Scraping public data from a website probably isn’t hacking, says court

Scraping data from a website likely doesn’t violate anti-hacking laws as long as the data is public, a US court has concluded. Yesterday, the Ninth Circuit Court of Appeals said LinkedIn probably couldn’t tell an analytics company to stop pulling profile information from its platform. LinkedIn had sent the company, HiQ, a cease-and-desist letter — which has been enough to declare companies “unauthorized” in earlier cases. Here, however, the court ruled that LinkedIn couldn’t use anti-hacking rules to control how HiQ used the data.

As University of California, Berkeley professor and computer law expert Orin Kerr lays out, this seemingly limits one section of the Computer Fraud and Abuse Act (CFAA). The CFAA prohibits accessing a computer “without authorization.” It was conceived as a way to punish hacking in the 1980s, but it’s frequently used against companies that access social media website data. Facebook, for instance, stopped a company called Power Ventures from automatically aggregating social media posts with users’ permission.

Yesterday’s ruling distinguished between how Facebook and LinkedIn guard their data. Facebook “tried to limit and control access to its website,” requiring users to log in with a username and password.
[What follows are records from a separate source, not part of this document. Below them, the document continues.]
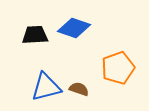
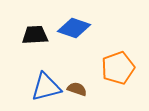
brown semicircle: moved 2 px left
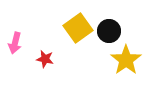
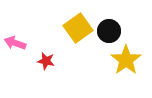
pink arrow: rotated 95 degrees clockwise
red star: moved 1 px right, 2 px down
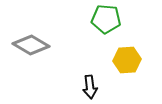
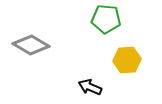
black arrow: rotated 120 degrees clockwise
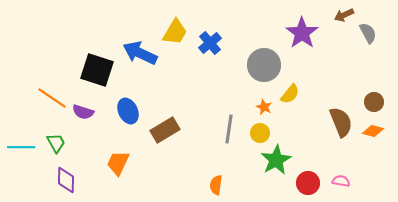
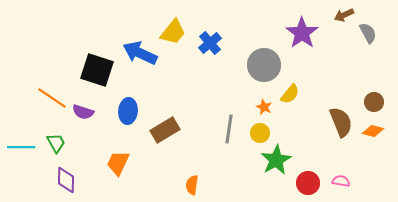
yellow trapezoid: moved 2 px left; rotated 8 degrees clockwise
blue ellipse: rotated 30 degrees clockwise
orange semicircle: moved 24 px left
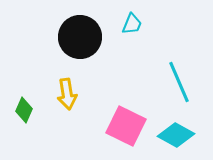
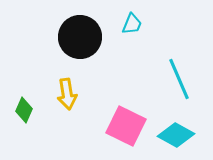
cyan line: moved 3 px up
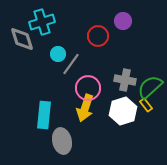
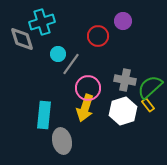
yellow rectangle: moved 2 px right
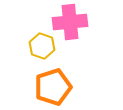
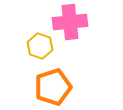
yellow hexagon: moved 2 px left
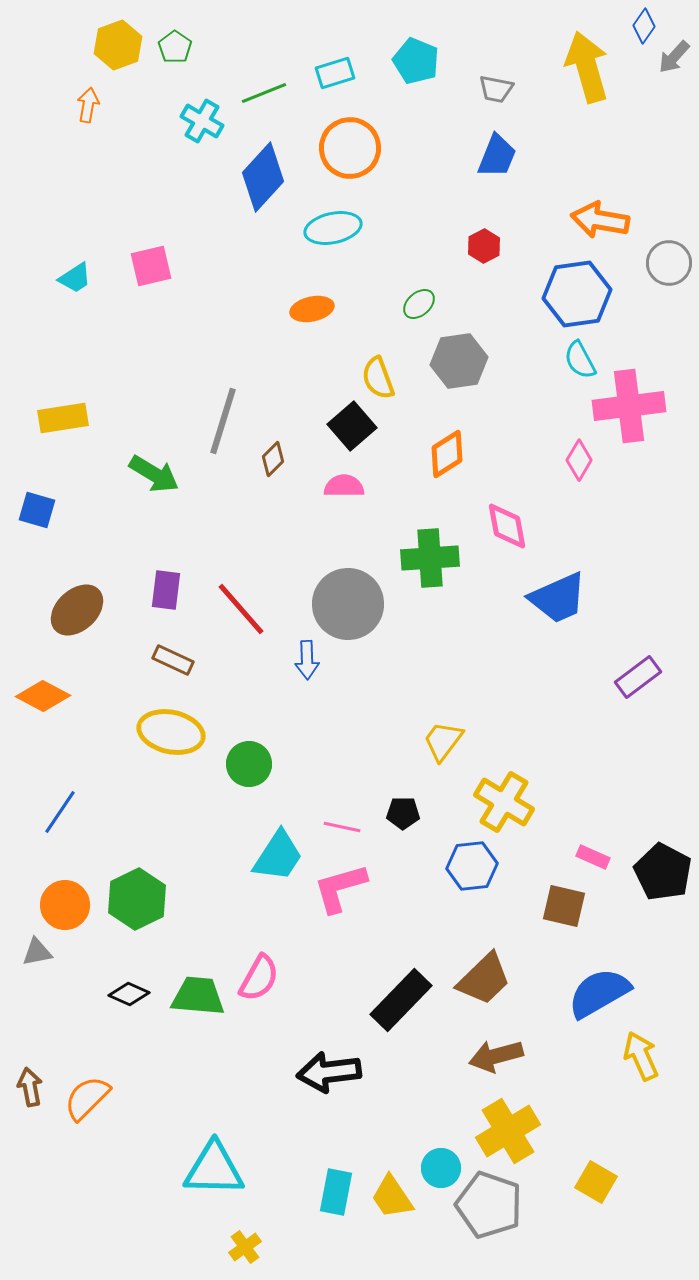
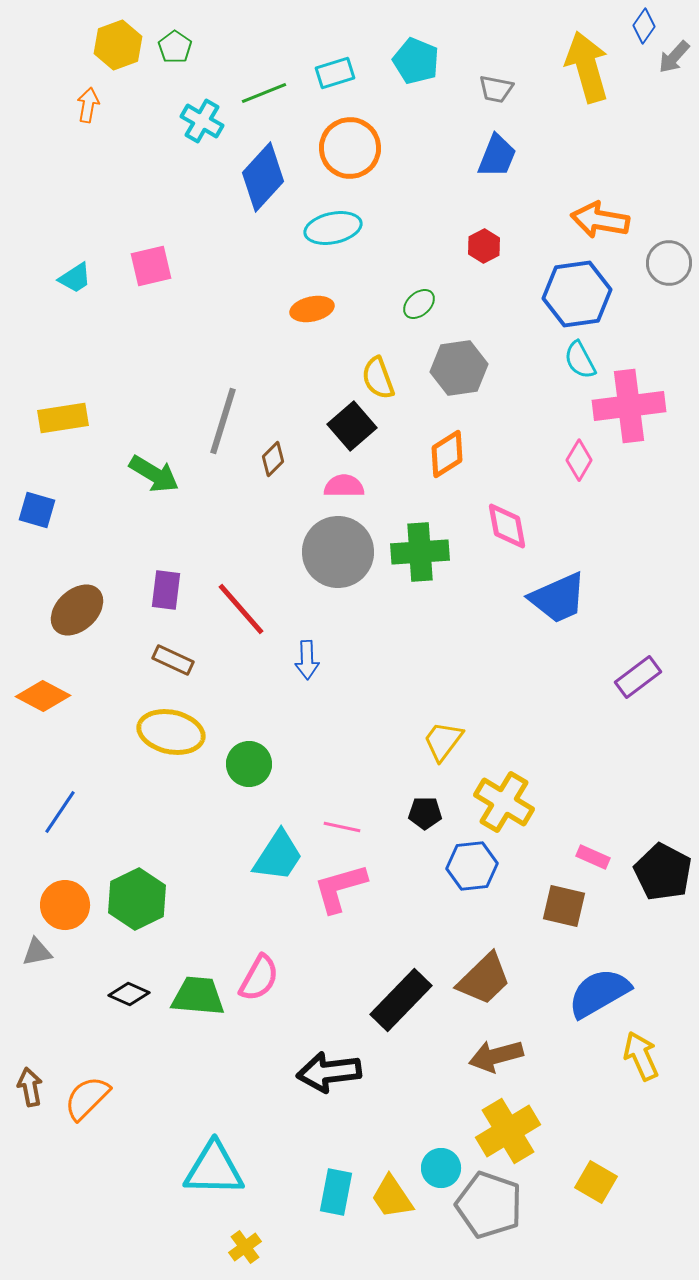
gray hexagon at (459, 361): moved 7 px down
green cross at (430, 558): moved 10 px left, 6 px up
gray circle at (348, 604): moved 10 px left, 52 px up
black pentagon at (403, 813): moved 22 px right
But “the data HiQ was scraping was available to anyone with a web browser.” Therefore, LinkedIn couldn’t specifically order HiQ to stop accessing this publicly available information under the CFAA.

Many civil liberties advocates opposed the Power Ventures decision, and as Techdirt’s Mike Masnick writes, the court is drawing a pretty fine line between Facebook and LinkedIn. Facebook’s data might have been password-protected, but users were freely granting account access to Power Ventures. It seems plausible to call this access “authorized” as well — but the LinkedIn ruling disagrees with that logic.

The court also says LinkedIn could still potentially claim other violations, including copyright infringement — this is just a preliminary ruling on specific issues. But ruling out CFAA charges is a big deal, because the CFAA can be broadly weaponized against anybody who uses a computer in a way a company or government disagrees with. Kerr calls the ruling a “critical limit” on the law’s interpretation.

As Stanford Internet Observatory director Alex Stamos pointed out on Twitter, this comes with trade-offs. “Cease and desist letters followed by civil action or criminal CFAA referrals are one of the few legal tools available to large providers looking to stop spammers or scrapers,” Stamos wrote. Now, that option appears much less viable. That’s annoying in the case of spammers, but it also raises privacy questions at a point when companies are using big public data sets to train tools like facial recognition algorithms. Even so, Stamos reiterated that he agreed with the court’s decision.